**Records contained in a dataset:**

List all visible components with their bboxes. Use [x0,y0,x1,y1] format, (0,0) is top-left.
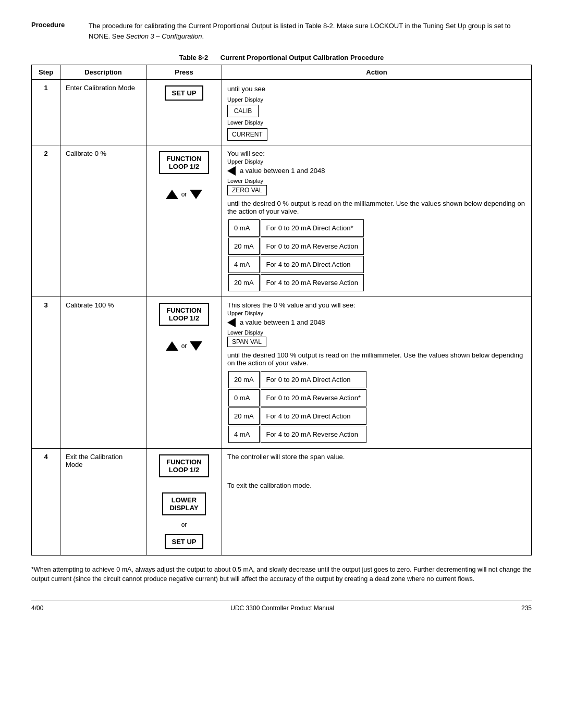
step-4: 4 [32,448,60,555]
arrow-up-icon-3[interactable] [166,341,178,351]
col-header-step: Step [32,65,60,80]
col-header-action: Action [222,65,532,80]
lower-display-button[interactable]: LOWERDISPLAY [162,492,205,515]
footer-left: 4/00 [31,604,43,612]
arrow-left-icon-2 [227,166,236,176]
table-row-3: 3 Calibrate 100 % FUNCTIONLOOP 1/2 or Th… [32,297,532,448]
col-header-desc: Description [60,65,146,80]
step-3: 3 [32,297,60,448]
footer-center: UDC 3300 Controller Product Manual [230,604,334,612]
procedure-label: Procedure [31,21,78,41]
arrow-up-icon-2[interactable] [166,190,178,199]
function-loop-button-3[interactable]: FUNCTIONLOOP 1/2 [159,303,209,326]
press-4: FUNCTIONLOOP 1/2 LOWERDISPLAY or SET UP [146,448,222,555]
desc-2: Calibrate 0 % [60,145,146,297]
action-1: until you see Upper Display CALIB Lower … [222,80,532,145]
setup-button-1[interactable]: SET UP [165,85,204,101]
action-3: This stores the 0 % value and you will s… [222,297,532,448]
setup-button-4[interactable]: SET UP [165,534,204,549]
press-3: FUNCTIONLOOP 1/2 or [146,297,222,448]
table-row-1: 1 Enter Calibration Mode SET UP until yo… [32,80,532,145]
press-2: FUNCTIONLOOP 1/2 or [146,145,222,297]
function-loop-button-4[interactable]: FUNCTIONLOOP 1/2 [159,454,209,477]
action-4: The controller will store the span value… [222,448,532,555]
step-1: 1 [32,80,60,145]
footer: 4/00 UDC 3300 Controller Product Manual … [31,600,532,612]
arrow-left-icon-3 [227,318,236,327]
desc-4: Exit the Calibration Mode [60,448,146,555]
step-2: 2 [32,145,60,297]
action-2: You will see: Upper Display a value betw… [222,145,532,297]
table-row-4: 4 Exit the Calibration Mode FUNCTIONLOOP… [32,448,532,555]
ma-table-2: 0 mAFor 0 to 20 mA Direct Action* 20 mAF… [227,218,365,292]
press-1: SET UP [146,80,222,145]
footer-right: 235 [521,604,532,612]
calibration-table: Step Description Press Action 1 Enter Ca… [31,65,532,556]
footnote: *When attempting to achieve 0 mA, always… [31,565,532,585]
table-row-2: 2 Calibrate 0 % FUNCTIONLOOP 1/2 or You … [32,145,532,297]
col-header-press: Press [146,65,222,80]
procedure-text: The procedure for calibrating the Curren… [89,21,532,41]
arrow-down-icon-3[interactable] [190,341,202,351]
procedure-section: Procedure The procedure for calibrating … [31,21,532,41]
desc-1: Enter Calibration Mode [60,80,146,145]
ma-table-3: 20 mAFor 0 to 20 mA Direct Action 0 mAFo… [227,370,368,444]
table-title: Table 8-2 Current Proportional Output Ca… [31,54,532,61]
function-loop-button-2[interactable]: FUNCTIONLOOP 1/2 [159,151,209,174]
desc-3: Calibrate 100 % [60,297,146,448]
arrow-down-icon-2[interactable] [190,190,202,199]
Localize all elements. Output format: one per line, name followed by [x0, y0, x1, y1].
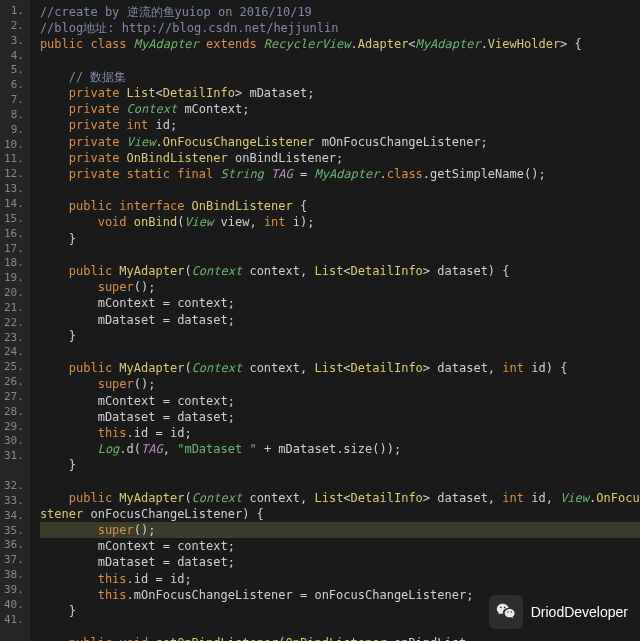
code-token: [40, 215, 98, 229]
code-token: [40, 426, 98, 440]
code-token: MyAdapter: [314, 167, 379, 181]
code-line[interactable]: }: [40, 457, 640, 473]
code-line[interactable]: void onBind(View view, int i);: [40, 214, 640, 230]
code-token: }: [40, 458, 76, 472]
code-token: View: [127, 135, 156, 149]
code-line[interactable]: mDataset = dataset;: [40, 409, 640, 425]
code-line[interactable]: //blog地址: http://blog.csdn.net/hejjunlin: [40, 20, 640, 36]
code-token: > mDataset;: [235, 86, 314, 100]
code-line[interactable]: }: [40, 231, 640, 247]
code-line[interactable]: [40, 344, 640, 360]
code-line[interactable]: public MyAdapter(Context context, List<D…: [40, 360, 640, 376]
code-line[interactable]: mContext = context;: [40, 295, 640, 311]
code-token: TAG: [141, 442, 163, 456]
line-number: 31.: [4, 449, 24, 464]
code-line[interactable]: super();: [40, 279, 640, 295]
code-token: id,: [531, 491, 560, 505]
code-token: int: [502, 361, 531, 375]
line-number: 23.: [4, 331, 24, 346]
code-token: + mDataset.size());: [257, 442, 402, 456]
code-token: onBindListener;: [235, 151, 343, 165]
code-line[interactable]: public class MyAdapter extends RecyclerV…: [40, 36, 640, 52]
code-token: //blog地址:: [40, 21, 122, 35]
code-line[interactable]: private OnBindListener onBindListener;: [40, 150, 640, 166]
code-line[interactable]: super();: [40, 376, 640, 392]
code-line[interactable]: public MyAdapter(Context context, List<D…: [40, 490, 640, 506]
code-token: context,: [249, 264, 314, 278]
code-token: public void: [69, 636, 156, 641]
code-token: mDataset = dataset;: [40, 313, 235, 327]
line-number: 28.: [4, 405, 24, 420]
line-number: 37.: [4, 553, 24, 568]
code-token: <: [408, 37, 415, 51]
code-line[interactable]: public MyAdapter(Context context, List<D…: [40, 263, 640, 279]
code-token: [40, 86, 69, 100]
code-token: .: [481, 37, 488, 51]
code-line[interactable]: mDataset = dataset;: [40, 312, 640, 328]
code-token: super: [98, 523, 134, 537]
code-token: public class: [40, 37, 134, 51]
code-line[interactable]: private View.OnFocusChangeListener mOnFo…: [40, 134, 640, 150]
code-token: List: [314, 361, 343, 375]
code-line[interactable]: this.id = id;: [40, 571, 640, 587]
code-line[interactable]: [40, 473, 640, 489]
line-number: 29.: [4, 420, 24, 435]
code-token: "mDataset ": [177, 442, 256, 456]
code-line[interactable]: //create by 逆流的鱼yuiop on 2016/10/19: [40, 4, 640, 20]
code-line[interactable]: public void setOnBindListener(OnBindList…: [40, 635, 640, 641]
code-line[interactable]: mDataset = dataset;: [40, 554, 640, 570]
code-line[interactable]: [40, 247, 640, 263]
code-line[interactable]: private List<DetailInfo> mDataset;: [40, 85, 640, 101]
code-token: class: [387, 167, 423, 181]
code-line[interactable]: private Context mContext;: [40, 101, 640, 117]
code-line[interactable]: // 数据集: [40, 69, 640, 85]
code-line[interactable]: public interface OnBindListener {: [40, 198, 640, 214]
code-token: Context: [127, 102, 185, 116]
line-number: 1.: [4, 4, 24, 19]
code-token: .: [351, 37, 358, 51]
line-number: 21.: [4, 301, 24, 316]
code-token: [40, 523, 98, 537]
line-number-gutter: 1.2.3.4.5.6.7.8.9.10.11.12.13.14.15.16.1…: [0, 0, 30, 641]
code-token: mContext = context;: [40, 539, 235, 553]
code-token: [40, 102, 69, 116]
code-line[interactable]: mContext = context;: [40, 393, 640, 409]
code-token: <: [155, 86, 162, 100]
code-token: void: [98, 215, 134, 229]
code-token: List: [314, 264, 343, 278]
line-number: 17.: [4, 242, 24, 257]
code-token: private: [69, 151, 127, 165]
code-area[interactable]: //create by 逆流的鱼yuiop on 2016/10/19//blo…: [30, 0, 640, 641]
code-token: .: [155, 135, 162, 149]
code-line[interactable]: Log.d(TAG, "mDataset " + mDataset.size()…: [40, 441, 640, 457]
code-line[interactable]: }: [40, 328, 640, 344]
code-token: Log: [98, 442, 120, 456]
code-line[interactable]: [40, 53, 640, 69]
code-line[interactable]: private static final String TAG = MyAdap…: [40, 166, 640, 182]
code-token: String: [221, 167, 272, 181]
code-token: mContext;: [184, 102, 249, 116]
code-token: onFocusChangeListener) {: [90, 507, 263, 521]
code-token: }: [40, 604, 76, 618]
line-number: 14.: [4, 197, 24, 212]
code-line[interactable]: super();: [40, 522, 640, 538]
code-line[interactable]: private int id;: [40, 117, 640, 133]
code-token: int: [264, 215, 293, 229]
code-token: }: [40, 232, 76, 246]
code-token: DetailInfo: [351, 491, 423, 505]
line-number: 35.: [4, 524, 24, 539]
code-editor: 1.2.3.4.5.6.7.8.9.10.11.12.13.14.15.16.1…: [0, 0, 640, 641]
code-token: ();: [134, 377, 156, 391]
code-line[interactable]: this.id = id;: [40, 425, 640, 441]
code-token: private: [69, 135, 127, 149]
code-token: OnFocusChangeLi: [596, 491, 640, 505]
line-number: 5.: [4, 63, 24, 78]
code-line[interactable]: [40, 182, 640, 198]
code-line[interactable]: stener onFocusChangeListener) {: [40, 506, 640, 522]
code-line[interactable]: mContext = context;: [40, 538, 640, 554]
code-token: private: [69, 86, 127, 100]
code-token: <: [343, 491, 350, 505]
code-token: > {: [560, 37, 582, 51]
line-number: 41.: [4, 613, 24, 628]
code-token: setOnBindListener: [155, 636, 278, 641]
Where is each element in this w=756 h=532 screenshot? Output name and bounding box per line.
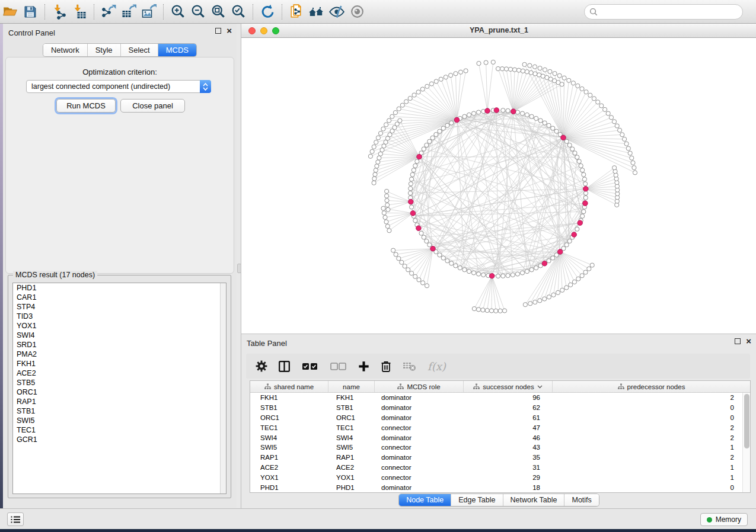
close-panel-icon[interactable]: × <box>746 338 751 344</box>
graph-node <box>370 149 374 153</box>
mcds-result-item[interactable]: PMA2 <box>13 350 226 359</box>
tab-network[interactable]: Network <box>43 44 88 56</box>
table-row[interactable]: ACE2ACE2connector311 <box>250 463 750 473</box>
zoom-fit-icon[interactable] <box>208 2 228 21</box>
table-tabbar: Node TableEdge TableNetwork TableMotifs <box>398 493 599 507</box>
float-panel-icon[interactable] <box>735 338 741 344</box>
scrollbar-thumb[interactable] <box>744 394 749 448</box>
zoom-selected-icon[interactable] <box>228 2 248 21</box>
mcds-result-item[interactable]: YOX1 <box>13 321 226 331</box>
graph-node <box>525 113 529 117</box>
column-header-name[interactable]: name <box>328 381 375 392</box>
search-input[interactable] <box>598 8 742 17</box>
list-scrollbar[interactable] <box>220 283 226 493</box>
import-network-icon[interactable] <box>49 2 69 21</box>
table-row[interactable]: RAP1RAP1dominator352 <box>250 453 750 463</box>
mcds-result-item[interactable]: TID3 <box>13 312 226 321</box>
zoom-out-icon[interactable] <box>188 2 208 21</box>
mcds-result-item[interactable]: FKH1 <box>13 359 226 368</box>
close-panel-button[interactable]: Close panel <box>120 99 185 113</box>
tab-style[interactable]: Style <box>88 44 121 56</box>
float-panel-icon[interactable] <box>215 28 221 34</box>
mcds-hub-node <box>410 211 416 216</box>
eye-icon[interactable] <box>347 2 367 21</box>
table-row[interactable]: SWI4SWI4dominator462 <box>250 432 750 443</box>
run-mcds-button[interactable]: Run MCDS <box>56 99 116 113</box>
add-row-icon[interactable] <box>357 360 371 373</box>
eye-slash-icon[interactable] <box>327 2 347 21</box>
mcds-result-item[interactable]: RAP1 <box>13 397 226 406</box>
table-row[interactable]: STB1STB1dominator620 <box>250 403 750 413</box>
select-all-icon[interactable] <box>300 360 320 373</box>
table-row[interactable]: SWI5SWI5connector431 <box>250 443 750 453</box>
export-image-icon[interactable] <box>139 2 159 21</box>
column-header-MCDS-role[interactable]: MCDS role <box>375 381 464 392</box>
criterion-dropdown[interactable]: largest connected component (undirected) <box>26 80 211 93</box>
mcds-result-item[interactable]: SWI5 <box>13 416 226 425</box>
mcds-result-item[interactable]: STB5 <box>13 378 226 387</box>
export-network-icon[interactable] <box>98 2 119 21</box>
table-row[interactable]: PHD1PHD1dominator180 <box>250 482 750 492</box>
network-graph[interactable] <box>241 38 756 334</box>
table-cell: TEC1 <box>328 424 375 431</box>
network-from-file-icon[interactable] <box>286 2 307 21</box>
graph-node <box>525 70 529 74</box>
graph-node <box>496 274 500 278</box>
mcds-result-item[interactable]: ORC1 <box>13 387 226 397</box>
delete-table-icon[interactable] <box>401 360 418 373</box>
refresh-icon[interactable] <box>257 2 277 21</box>
network-canvas[interactable] <box>241 38 756 334</box>
search-field[interactable] <box>584 4 743 20</box>
first-neighbors-icon[interactable] <box>307 2 327 21</box>
graph-node <box>523 303 527 307</box>
mcds-hub-node <box>583 201 588 206</box>
function-builder-icon[interactable]: f(x) <box>428 360 446 373</box>
export-table-icon[interactable] <box>119 2 139 21</box>
mcds-result-item[interactable]: ACE2 <box>13 368 226 378</box>
import-table-icon[interactable] <box>69 2 90 21</box>
zoom-in-icon[interactable] <box>168 2 188 21</box>
graph-node <box>421 281 425 285</box>
unselect-all-icon[interactable] <box>328 360 349 373</box>
tab-motifs[interactable]: Motifs <box>564 494 598 506</box>
mcds-hub-node <box>572 232 577 238</box>
mcds-result-list[interactable]: PHD1CAR1STP4TID3YOX1SWI4SRD1PMA2FKH1ACE2… <box>12 283 227 494</box>
column-header-shared-name[interactable]: shared name <box>250 381 328 392</box>
graph-node <box>494 309 498 313</box>
column-header-predecessor-nodes[interactable]: predecessor nodes <box>553 381 750 392</box>
mcds-result-item[interactable]: CAR1 <box>13 293 226 302</box>
open-folder-icon[interactable] <box>0 2 20 21</box>
graph-node <box>623 137 627 141</box>
table-scrollbar[interactable] <box>742 393 750 492</box>
memory-button[interactable]: Memory <box>700 513 748 526</box>
mcds-result-item[interactable]: PHD1 <box>13 283 226 293</box>
column-header-successor-nodes[interactable]: successor nodes <box>464 381 553 392</box>
mcds-result-item[interactable]: TEC1 <box>13 425 226 435</box>
table-cell: 43 <box>464 444 553 451</box>
delete-row-icon[interactable] <box>379 359 393 373</box>
table-row[interactable]: ORC1ORC1dominator610 <box>250 413 750 423</box>
mcds-result-item[interactable]: SWI4 <box>13 331 226 340</box>
table-row[interactable]: YOX1YOX1connector291 <box>250 472 750 482</box>
table-row[interactable]: TEC1TEC1connector472 <box>250 422 750 432</box>
tab-select[interactable]: Select <box>121 44 158 56</box>
mcds-result-item[interactable]: STB1 <box>13 406 226 416</box>
show-columns-icon[interactable] <box>277 359 292 374</box>
graph-node <box>385 194 389 198</box>
task-history-button[interactable] <box>7 512 24 526</box>
close-panel-icon[interactable]: × <box>227 28 232 34</box>
mcds-result-item[interactable]: STP4 <box>13 302 226 312</box>
tab-node-table[interactable]: Node Table <box>399 494 451 506</box>
graph-node <box>511 273 515 277</box>
graph-node <box>397 257 401 261</box>
save-icon[interactable] <box>20 2 40 21</box>
tab-edge-table[interactable]: Edge Table <box>451 494 503 506</box>
control-panel-titlebar: Control Panel × <box>3 24 237 39</box>
mcds-result-item[interactable]: SRD1 <box>13 340 226 350</box>
mcds-result-item[interactable]: GCR1 <box>13 435 226 444</box>
table-row[interactable]: FKH1FKH1dominator962 <box>250 393 750 403</box>
network-view-window: YPA_prune.txt_1 <box>241 24 756 334</box>
tab-network-table[interactable]: Network Table <box>503 494 565 506</box>
settings-gear-icon[interactable] <box>254 359 269 373</box>
tab-mcds[interactable]: MCDS <box>158 44 196 56</box>
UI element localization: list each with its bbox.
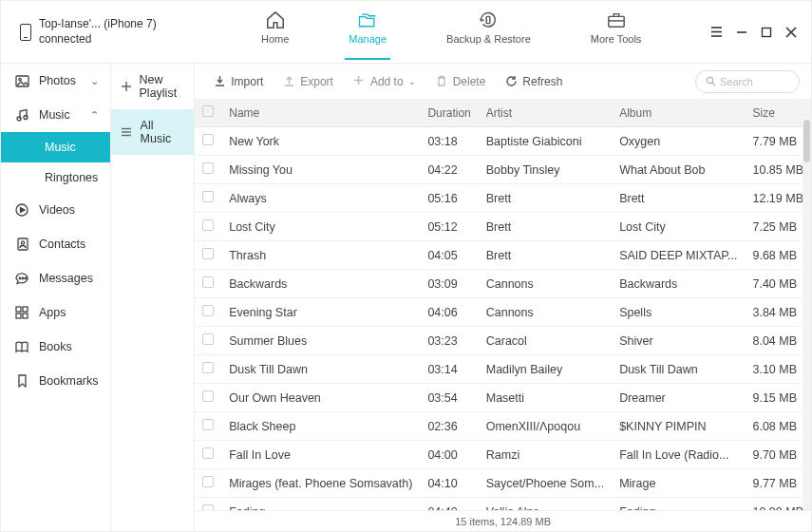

**What to produce:** Look through the entries above and say how many lines hold the word "mAFor", giving the number alone.

**Task output:** 2